AIM OF THE TASK: Transcribe all of the records, leaving out any pictures.

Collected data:
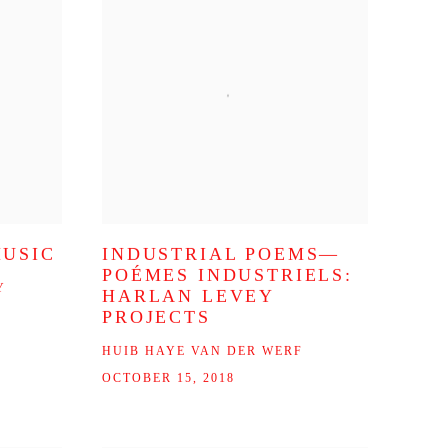
MUSIC
INDUSTRIAL POEMS—
POÉMES INDUSTRIELS:
Y
HARLAN LEVEY
PROJECTS
HUIB HAYE VAN DER WERF
OCTOBER 15, 2018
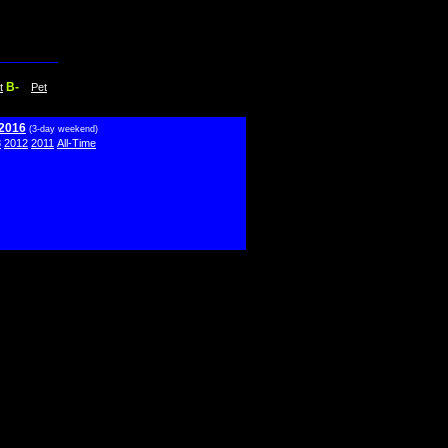
B-
t
Pet
 2016
(3-day weekend)
3
2012
2011
All-Time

TASK SOLUTION:
MUSIC
INDUSTRIAL POEMS—
POÉMES INDUSTRIELS:
Y
HARLAN LEVEY
PROJECTS
HUIB HAYE VAN DER WERF
OCTOBER 15, 2018
B-
t
Pet
 2016
(3-day weekend)
3
2012
2011
All-Time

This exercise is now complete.